А потом еще… мы-то маленькие были, но вились все время вокруг старших… а тут Хух подходит к Грушину, но сначала на нас так цыкнул свирепо, дескать, ну-ка, брызнули отсюда во все стороны, сопляки, пока по ушам не накидал, у мужчин серьезный разговор будет… Ну, мы брызнули, само собой, у Хуха, хоть он в глубине души и добрый был парень, но рука тяжелая, и что самое главное в такой ситуации – слова никогда не расходились с делом. Но сами бочком-бочком поближе, уши навострив – интересно же, что там промеж себя мужчины обсуждать будут! А Хух Грушину так тихо и говорит…

– Грушин нам кто? – тактично уточнил Илья Муромэц, – Не Константин, часом? Знавал, было дело…

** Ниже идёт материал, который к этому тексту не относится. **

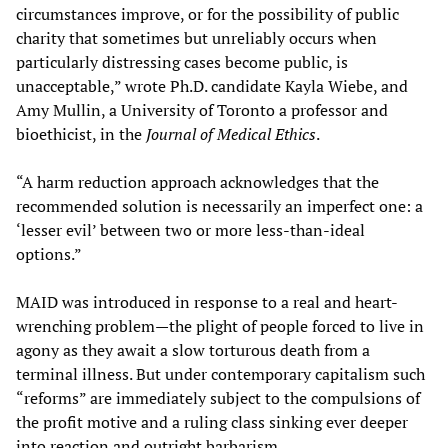
circumstances improve, or for the possibility of public
charity that sometimes but unreliably occurs when
particularly distressing cases become public, is
unacceptable,” wrote Ph.D. candidate Kayla Wiebe, and
Amy Mullin, a University of Toronto a professor and
bioethicist, in the
Journal of Medical Ethics
.
“A harm reduction approach acknowledges that the
recommended solution is necessarily an imperfect one: a
‘lesser evil’ between two or more less-than-ideal
options.”
MAID was introduced in response to a real and heart-
wrenching problem—the plight of people forced to live in
agony as they await a slow torturous death from a
terminal illness. But under contemporary capitalism such
“reforms” are immediately subject to the compulsions of
the profit motive and a ruling class sinking ever deeper
into reaction and outright barbarism.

– Не-е, – спохватился Филимонов, – Наш Виталик был. Слушайте.

Грушин был в некотором роде антигерой, во всяком случае на фоне Хуха. То есть, разгильдяй и относящийся ко всему в этой жизни, в том числе и к наставлениям Учителя, достаточно легко. Веселый такой юноша! Я сам еще только в школу поступил, несколько занятий только прошел, да и все остальные тоже, группа совсем новичковая была… После занятия сидим тихо, думаем, неизвестно ведь, кого оставят, кто подойдет, а кто и нет… тревожно, одним словом. И тут входит как раз Грушин и голосом таким бодрым: «Так, ссыкуны! Ну-ка, быстренько в душ все пошли, шагом марш, раз-два, шевелимся! Вы будущие благородные герои или кто, вообще-то пора бы уже и знать, что приличная дама сердца ни одного героя, какие бы он там подвиги не совершил, а немытого к себе ни за что не подпустит, так что вперед… что значит «нет полотенца, мама не положила», ничего, футболкой оботрешься и всех делов, давай, жми!»